We tell you how you can plan your way to Santiago from Madrid, the capital of Spain, choose the route you choose, and how to get back home when you have arrived in the city of Compostela.
Going to the Camino de Santiago from Madrid, located in the peninsular center, offers pilgrims many options as to which route to choose. We tell you what options you will find to get you to the most popular route start points for pilgrims.
The French Way is by far the most used route by pilgrims who make the Camino de Santiago (in 2015, 65% of walkers used it). The route begins its route in Roncesvalles (or the port of Somport), in the Pyrenees, and it crosses the whole Peninsula from east to west until the Cathedral of Santiago de Compostela. Almost all the routes converge at some point of its route with the French Way, reason why can really be considered like the true artery of the Way of Santiago.

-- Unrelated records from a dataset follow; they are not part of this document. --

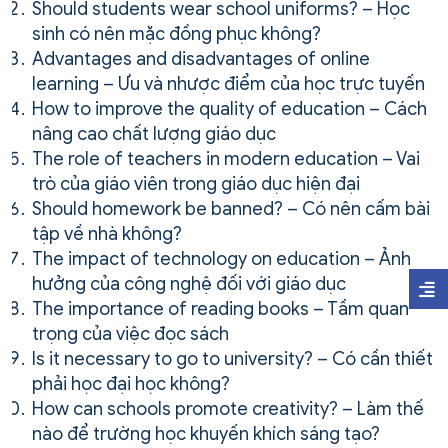
Should students wear school uniforms? – Học
sinh có nên mặc đồng phục không?
Advantages and disadvantages of online
learning – Ưu và nhược điểm của học trực tuyến
How to improve the quality of education – Cách
nâng cao chất lượng giáo dục
The role of teachers in modern education – Vai
trò của giáo viên trong giáo dục hiện đại
Should homework be banned? – Có nên cấm bài
tập về nhà không?
The impact of technology on education – Ảnh
hưởng của công nghệ đối với giáo dục
The importance of reading books – Tầm quan
trọng của việc đọc sách
Is it necessary to go to university? – Có cần thiết
phải học đại học không?
How can schools promote creativity? – Làm thế
nào để trường học khuyến khích sáng tạo?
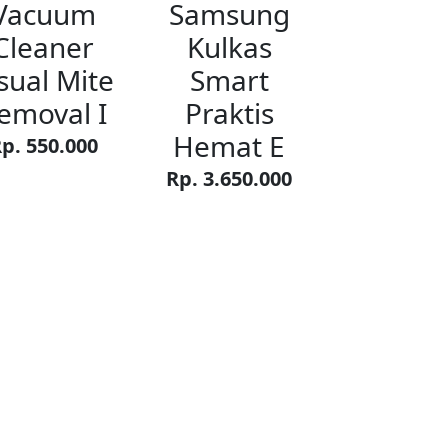
Vacuum
Samsung
Cleaner
Kulkas
sual Mite
Smart
emoval I
Praktis
Hemat E
p. 550.000
Rp. 3.650.000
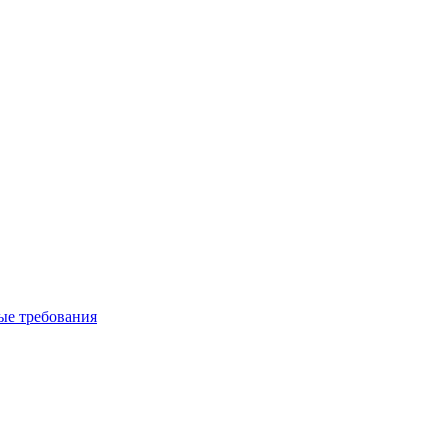
вые требования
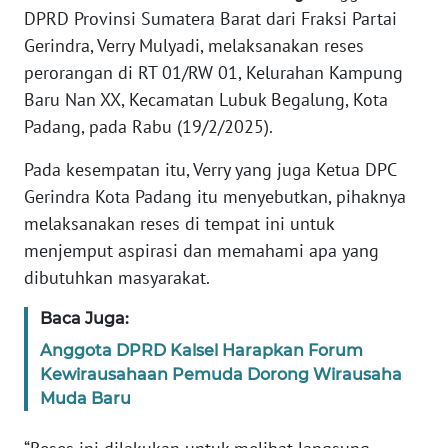
DPRD Provinsi Sumatera Barat dari Fraksi Partai
REDAKSI
Gerindra, Verry Mulyadi, melaksanakan reses
perorangan di RT 01/RW 01, Kelurahan Kampung
KARIR
Baru Nan XX, Kecamatan Lubuk Begalung, Kota
Padang, pada Rabu (19/2/2025).
DISCLAIMER
Pada kesempatan itu, Verry yang juga Ketua DPC
Wahana
Gerindra Kota Padang itu menyebutkan, pihaknya
News
Regional
melaksanakan reses di tempat ini untuk
menjemput aspirasi dan memahami apa yang
WN
dibutuhkan masyarakat.
SUMUT
Baca Juga:
WN
Anggota DPRD Kalsel Harapkan Forum
JAKARTA
Kewirausahaan Pemuda Dorong Wirausaha
Muda Baru
WN
JABAR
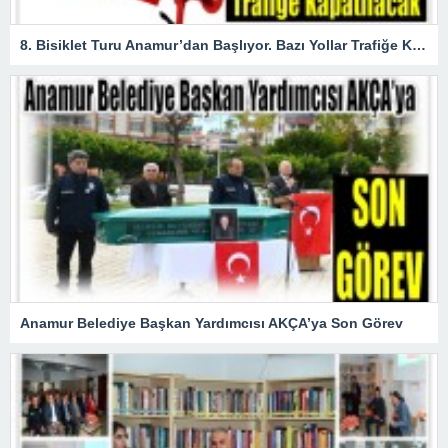
8. Bisiklet Turu Anamur’dan Başlıyor. Bazı Yollar Trafiğe Kapatılacak
Anamur Belediye Başkan Yardımcısı AKÇA’ya Son Görev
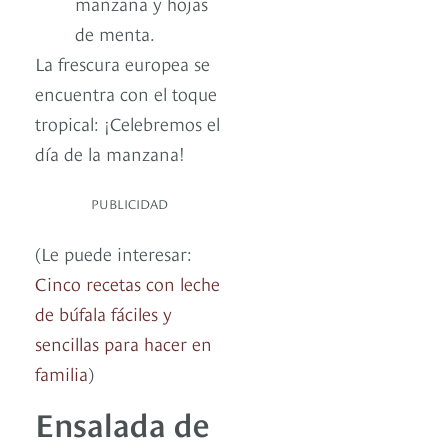
manzana y hojas
de menta.
La frescura europea se
encuentra con el toque
tropical: ¡Celebremos el
día de la manzana!
PUBLICIDAD
(Le puede interesar:
Cinco recetas con leche
de búfala fáciles y
sencillas para hacer en
familia
)
Ensalada de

Roncesvalles marks the beginning of the French Way in the Pyrenees Navarro, already in Spain, to 770 kilometers of Santiago de Compostela. To get from Madrid to Roncesvalles you first have to move to Pamplona. We can do it in about 3 hours by Alvia train or in 5-6 hours by direct bus.

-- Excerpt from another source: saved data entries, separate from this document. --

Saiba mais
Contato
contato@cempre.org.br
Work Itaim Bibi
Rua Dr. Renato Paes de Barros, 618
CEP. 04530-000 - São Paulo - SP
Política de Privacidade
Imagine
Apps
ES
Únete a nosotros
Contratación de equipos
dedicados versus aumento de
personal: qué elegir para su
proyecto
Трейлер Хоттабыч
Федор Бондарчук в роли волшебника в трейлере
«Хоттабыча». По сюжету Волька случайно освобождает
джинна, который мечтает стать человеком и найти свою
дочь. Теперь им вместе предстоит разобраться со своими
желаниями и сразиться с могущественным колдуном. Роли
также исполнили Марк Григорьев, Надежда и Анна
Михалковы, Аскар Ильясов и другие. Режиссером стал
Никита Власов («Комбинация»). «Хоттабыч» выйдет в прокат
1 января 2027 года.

In Pamplona, we have to take a bus to Roncesvalles which takes 1 hour. And 10 min, operated by the company Autocares Artieda (only tickets can be purchased at the station). In winter (1 September / 30 June), from Monday to Thursday, there is a service at 3:00 p.m.; On Fridays, at 6:00 p.m. And on Saturdays at 4:00 p.m. On Sundays and public holidays there is no service. In summer (July 1 / August 31) the service is extended to two coaches: from Monday to Friday at 10:00 and at 18:00; Saturdays, at 10:00 and 16:00 and Sundays and holidays without service.

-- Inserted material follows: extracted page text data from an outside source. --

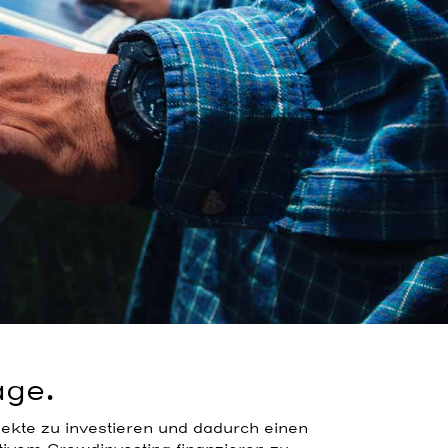
age.
ojekte zu investieren und dadurch einen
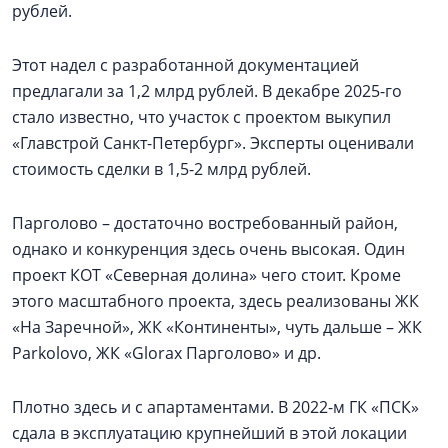
рублей.
Этот надел с разработанной документацией
предлагали за 1,2 млрд рублей. В декабре 2025-го
стало известно, что участок с проектом выкупил
«Главстрой Санкт-Петербург». Эксперты оценивали
стоимость сделки в 1,5-2 млрд рублей.
Парголово – достаточно востребованный район,
однако и конкуренция здесь очень высокая. Один
проект КОТ «Северная долина» чего стоит. Кроме
этого масштабного проекта, здесь реализованы ЖК
«На Заречной», ЖК «Континенты», чуть дальше – ЖК
Parkolovо, ЖК «Glorax Парголово» и др.
Плотно здесь и с апартаментами. В 2022-м ГК «ПСК»
сдала в эксплуатацию крупнейший в этой локации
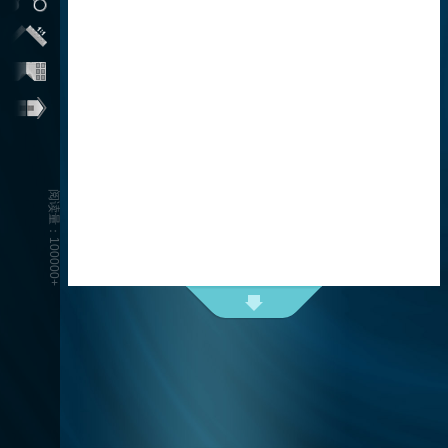
阅读量：100000+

The port of Somport marks the beginning of the Aragonese Way or the French Way of Aragon, a traditional alternative to the main road from Roncesvalles, indicated to travel alone with the good weather, as it may be inaccessible in snowy seasons. This high mountain is border between Spain (Aragon Valley) and France and to get to it you have to do it from the nearby town of Jaca, in Huesca.
To get from Madrid to Jaca, you have to take several transports, something more cumbersome than getting to Roncesvalles. First we have to travel by train from Madrid to Huesca, a journey that takes about 2 hours. And 10 min, then in Huesca a direct bus to Jaca that will take us 1 h. And 15 min (Alosa bus service). We will travel to the top of Somport, a service offered by the Commonwealth of the High Valley of Aragon with 5 frequencies per day. This journey will take us 35 minutes.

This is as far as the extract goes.